All three broadcast networks reported allegations of abuse by Catholic priests during their nightly news programs on March 25. But none of them provided an objective report.
ABC, CBS and NBC ran a combined total of 13 sound bites from victims and victim advocates, who claimed the Catholic Church, and Pope Benedict XVI in particular, covered up sexual abuse by Father Lawrence Murphy.
They alleged that Murphy abused 200 boys at a school for the deaf in Milwaukee, WI, throughout the 1950s, 60s and 70s. Only NBC's report included a defender of the church: George Weigel of the Ethics and Public Policy Center.
But there were plenty of accusations in the three reports:
"The pope is involved in an international worldwide conspiracy to avoid scandal to protect themselves, their reputation at the peril of the children," Jeff Anderson, an attorney representing the victims, claimed on ABC's "World News with Diane Sawyer."
"The pope knew about this. He was the one who handled the sex abuse cases," Gigi Budzinski, told CBS "Evening News" on behalf of her deaf father who was allegedly abused by Murphy. "So I think he should be accountable because he did nothing."

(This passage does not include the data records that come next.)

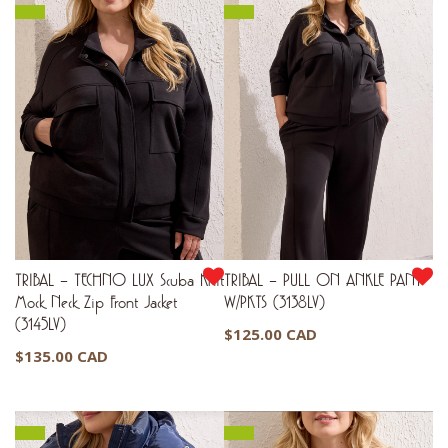
TRIBAL – TECHNO LUX Scuba Knit
TRIBAL – PULL ON ANKLE PANT
Mock Neck Zip Front Jacket
W/PKTS (3138LV)
(3145LV)
$
125.00 CAD
$
135.00 CAD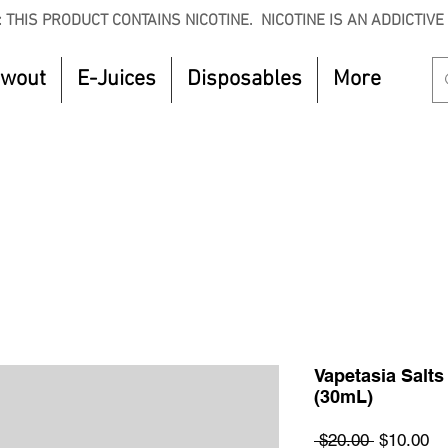
 THIS PRODUCT CONTAINS NICOTINE. NICOTINE IS AN ADDICTIVE
owout
E-Juices
Disposables
More
CTOBER to get 8% off your purchase. Valid unt
Vapetasia Salts
(30mL)
Regular
Sa
 $20.00 
$10.00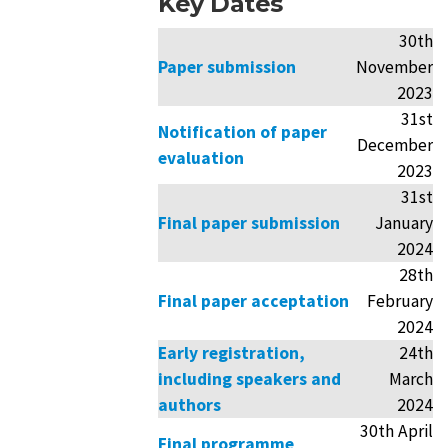
Key Dates
30th
Paper submission
November
2023
31st
Notification of paper
December
evaluation
2023
31st
Final paper submission
January
2024
28th
Final paper acceptation
February
2024
Early registration,
24th
including speakers and
March
authors
2024
30th April
Final programme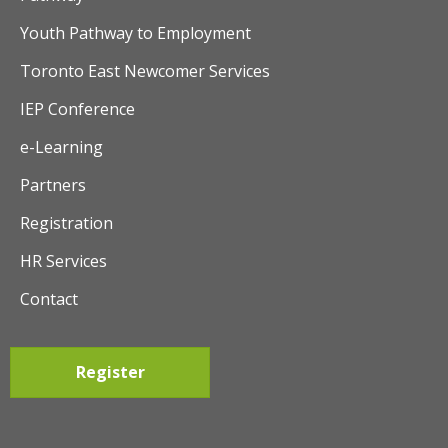
Youth Pathway to Employment
Toronto East Newcomer Services
IEP Conference
e-Learning
Partners
Registration
HR Services
Contact
Register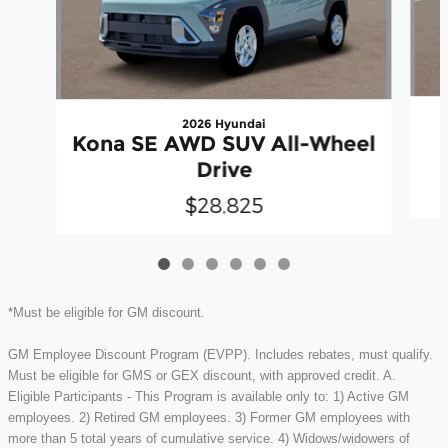
2026 Hyundai
Kona SE AWD SUV All-Wheel
Drive
$28,825
*Must be eligible for GM discount.
GM Employee Discount Program (EVPP). Includes rebates, must qualify.
Must be eligible for GMS or GEX discount, with approved credit. A.
Eligible Participants - This Program is available only to: 1) Active GM
employees. 2) Retired GM employees. 3) Former GM employees with
more than 5 total years of cumulative service. 4) Widows/widowers of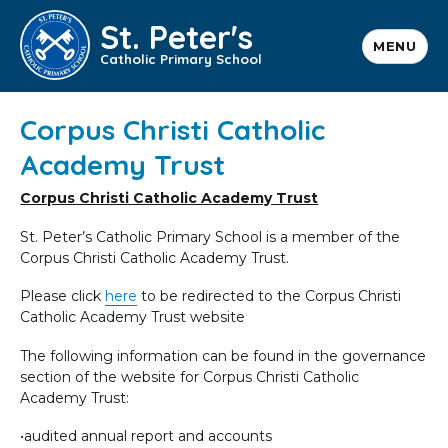
St. Peter's
MENU
Catholic Primary School
Corpus Christi Catholic
Academy Trust
Corpus Christi Catholic Academy Trust
St. Peter’s Catholic Primary School is a member of the
Corpus Christi Catholic Academy Trust.
Please click
here
to be redirected to the Corpus Christi
Catholic Academy Trust website
The following information can be found in the governance
section of the website for Corpus Christi Catholic
Academy Trust:
•audited annual report and accounts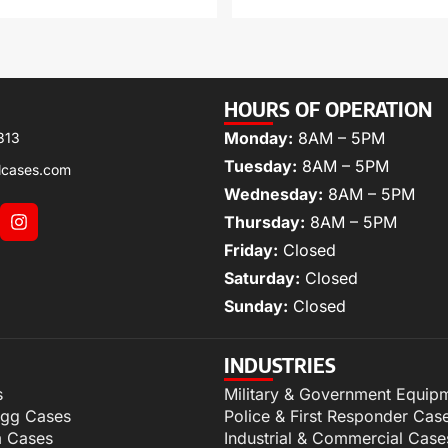
HOURS OF OPERATION
Monday:
8AM – 5PM
313
Tuesday:
8AM – 5PM
lcases.com
Wednesday:
8AM – 5PM
Thursday:
8AM – 5PM
Friday:
Closed
Saturday:
Closed
Sunday:
Closed
INDUSTRIES
s
Military & Government Equip
igg Cases
Police & First Responder Cas
m Cases
Industrial & Commercial Case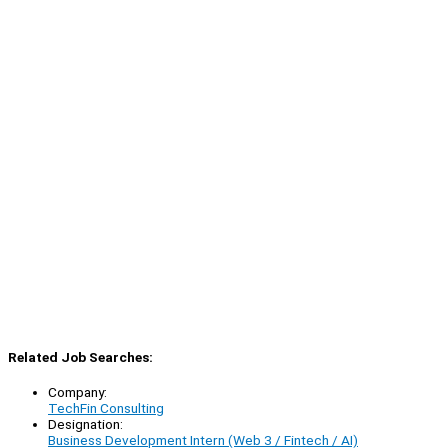
Related Job Searches:
Company:
TechFin Consulting
Designation:
Business Development Intern (Web 3 / Fintech / AI)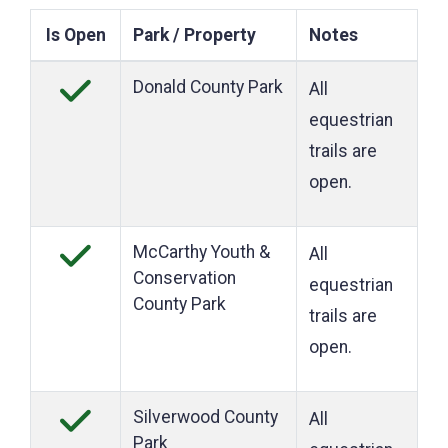
Is Open
Park / Property
Notes
Donald County Park
All
equestrian
trails are
open.
McCarthy Youth &
All
Conservation
equestrian
County Park
trails are
open.
Silverwood County
All
Park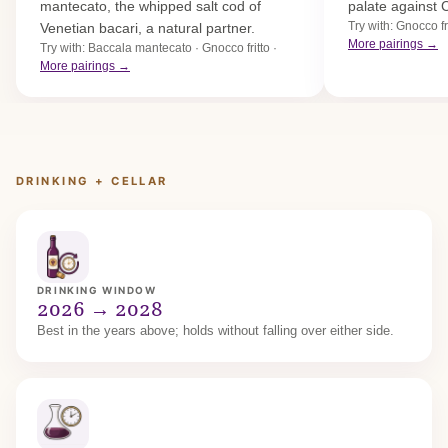
mantecato, the whipped salt cod of
palate against 
Try with: Gnocco fri
Venetian bacari, a natural partner.
More pairings →
Try with: Baccala mantecato · Gnocco fritto ·
More pairings →
DRINKING + CELLAR
DRINKING WINDOW
2026 → 2028
Best in the years above; holds without falling over either side.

"His innocence was stolen from him," Budzinski told NBC's "Nightly News."
All three newscasts also mentioned the efforts of former Milwaukee Archbishop Rembert Weakland to bring the abuse to the attention of then-Cardinal Joseph Ratzinger, now Pope Benedict, but none mentioned that Weakland broke with church doctrine when he engaged in a homosexual relationship or that he himself had been accused of sexual abuse.
A 2009 Washington Post review of Weakland's book labeled him a "progressive Catholic" and detailed how in 2002, "while the clergy sexual abuse scandal was at its height," the Archdiocese of Milwaukee paid $450,000 to Paul Marcoux, a man who accused the Archbishop of sexually abusing him.
"It may seem strange, but I felt a new freedom, a sense of being liberated for the first time," Weakland wrote about his sexual orientation in his book, "A Pilgrim in a Pilgrim Church: Memoirs of a Catholic Archbishop." "It had become public knowledge that my orientation was homosexual. There was nothing more to hide; no one could anything more to me. I was free."
Those bits of Weakland's history were ignored by ABC, CBS and NBC, as all three held him up as a lone crusader against the Vatican.
"At first, aides to the future pope allowed officials in Milwaukee to hold a secret church trial for Father Murphy," ABC's Dan Harris reported. "But after Father Murphy sent this personal appeal, telling the future pope he was in poor health and had repented of any of his transgressions, the trial was shut down. The former Archbishop of Milwaukee disagreed with the move as he recounted in this dispositions."
ABC then played a clip of Weakland saying, "Which I pleaded that even though he was retired, and in ill health, that he be reduced to the lay state. To bring some kind of closure to this in our deaf community. And instead, it dragged and he died about six months later."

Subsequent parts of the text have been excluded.